Film is a child; full of potential and yet utterly helpless and destined to die without your intimate care, vigilant eye, and tireless guidance. It just doesn’t end. Even when you think it has, it just plain hasn’t. It’s hungry all the time. Crying, seemingly for no good reason and often for very good reasons. Its needs are boundless, in both a rudimentary and an existential way. Even when it’s fully grown, you’ve done your job, it’s out the door, found a home of it’s own… it still knows that you are the only one that will never truly abandon it, whether it soars or fails, you are its mother.

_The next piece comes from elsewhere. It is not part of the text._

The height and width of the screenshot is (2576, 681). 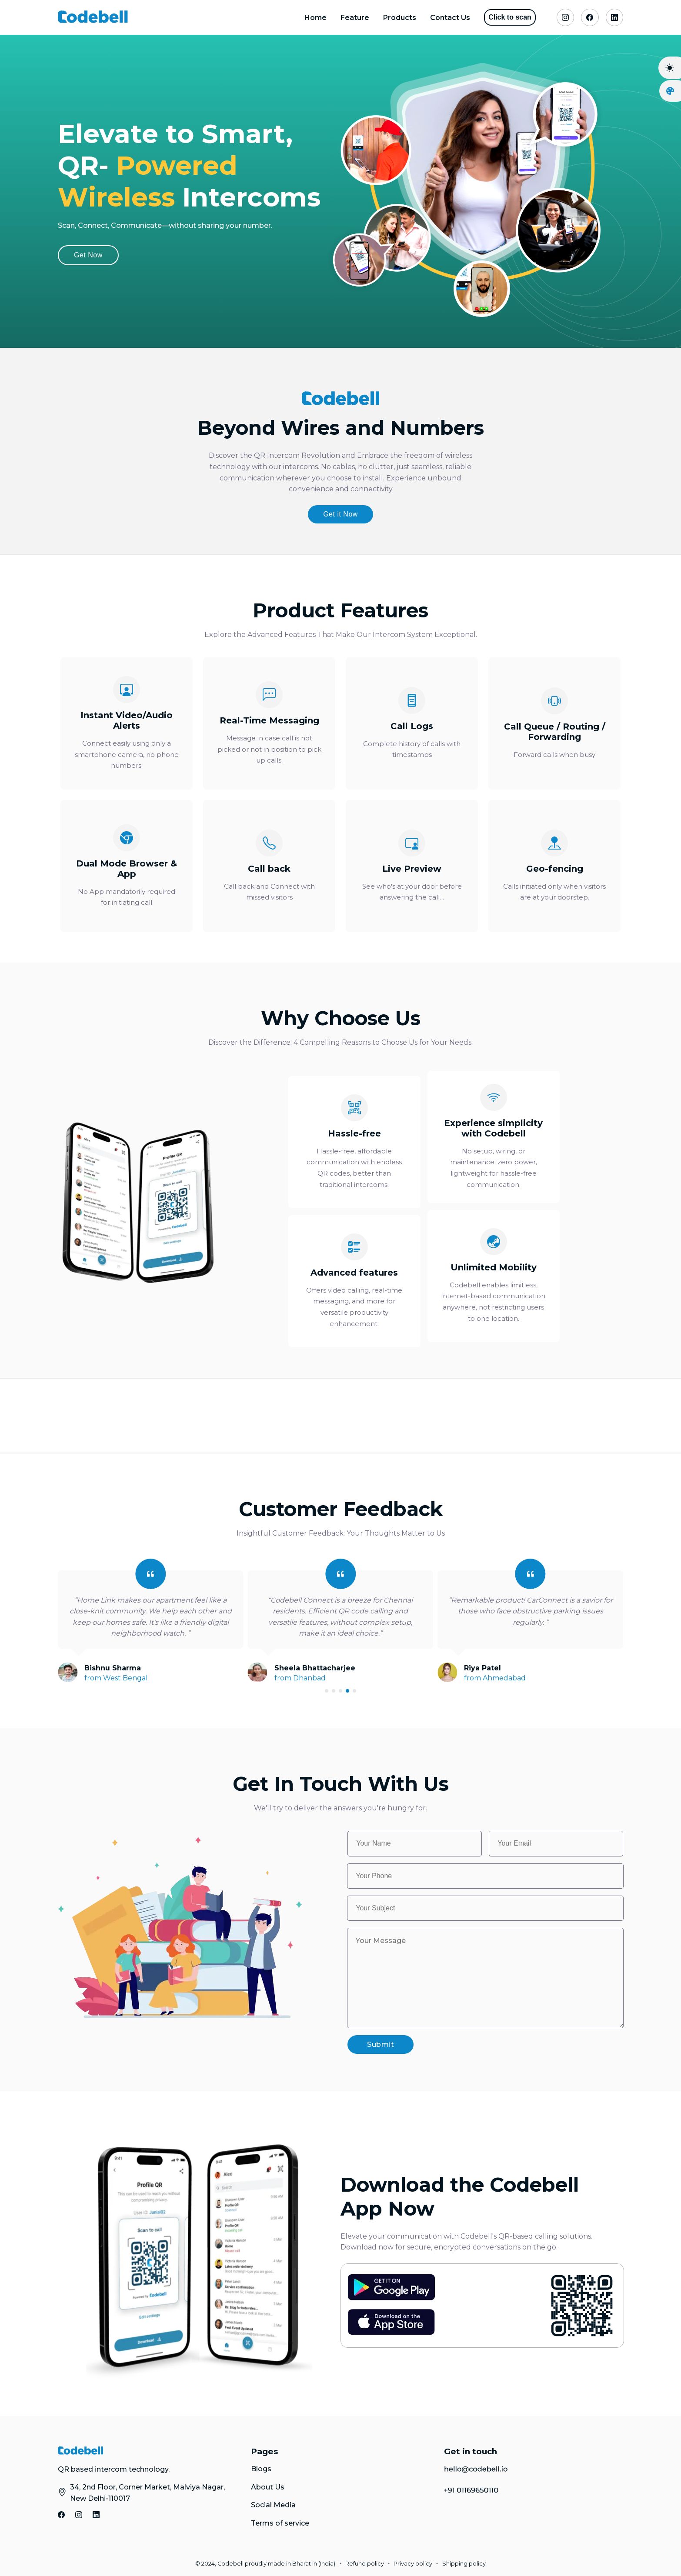 I want to click on Contact Us, so click(x=450, y=17). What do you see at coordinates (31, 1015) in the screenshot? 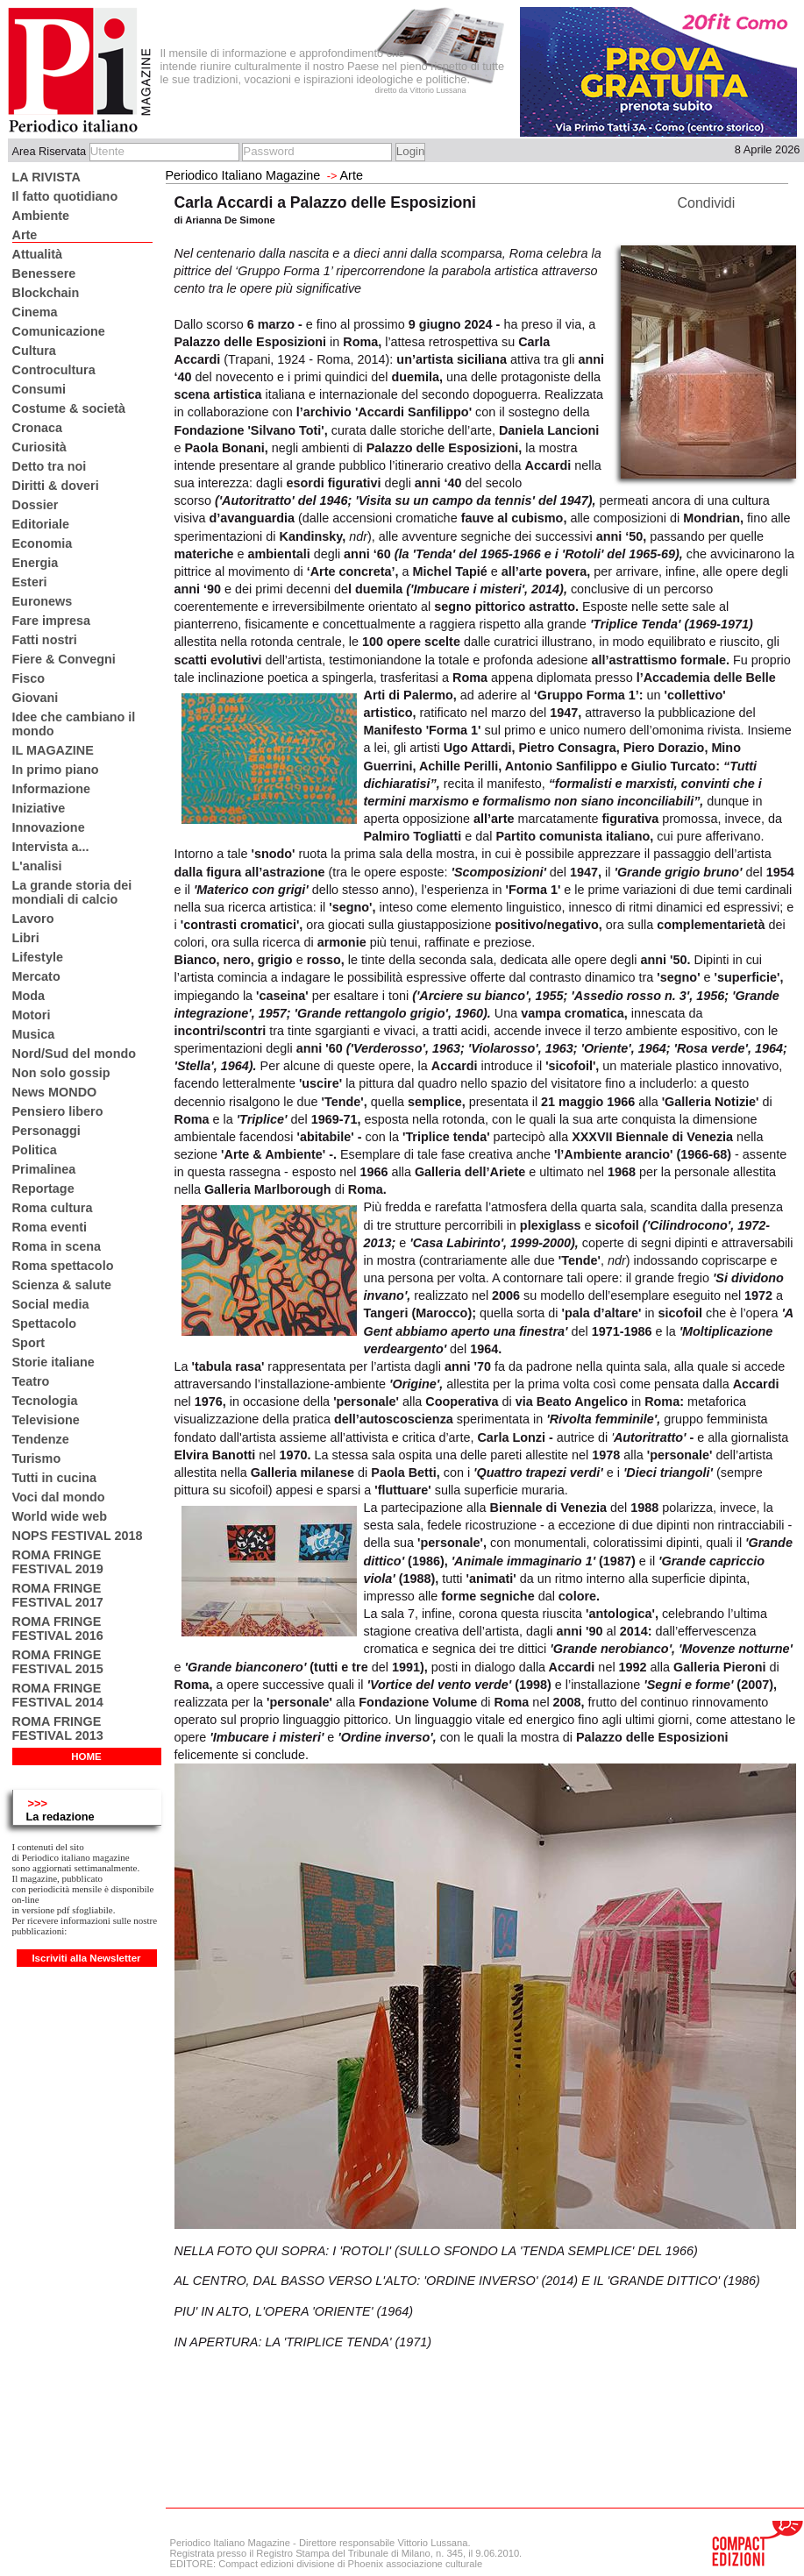
I see `Motori` at bounding box center [31, 1015].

On set and in the edit bay, as the apparent adult in this situation, you peer into your monitor and think you are watching it, but truly, it is watching you. You may feel like you are sculpting it, moment by moment, decision after decision, changing it, but really, it is changing you. The same passion, limitations and unwavering determination that you show it, it shows you. There is nowhere to hide. It is very much alive, sometimes as your most intimate friend, always a valiant adversary, and quite possibly a road to redemption.

The sacrifices of making a film are clear and quantifiable. Your life is no longer your own. You are now in service of and responsible to something greater than yourself, something that will think nothing of stripping you to your core, emotionally, spiritually, mentally and physically. What you sacrifice is your nervous system,  your sleep, your looks (I was much hotter when all this began) and definitely your social and personal life. Everything else that is not your film just goes into soft focus, like a beautiful long lens shot. Everything is still there, but not. The hope is that you can still find those things when you emerge. But the tricky bit is that nothing stays the same and you yourself emerge as a different person. So, you find yourself a stranger in a strange land. But never having felt so at home to begin with, I can accept that cost. Besides, one of the byproducts of coming out the other end of making a film is that you somehow feel invincible, like insane enough to go do it again. I guess the thinking is, beat the postpartum/empty nest with a nice dose of pregnancy. And of course, that requires sex, of some sort. A sexy idea, one that turns you on and keeps you up at night. One that won’t let you sleep because it needs to be given life and bouncing around in your small head just won’t do. It requires a screen, a big one, and you’re just the person it had in mind to get it there.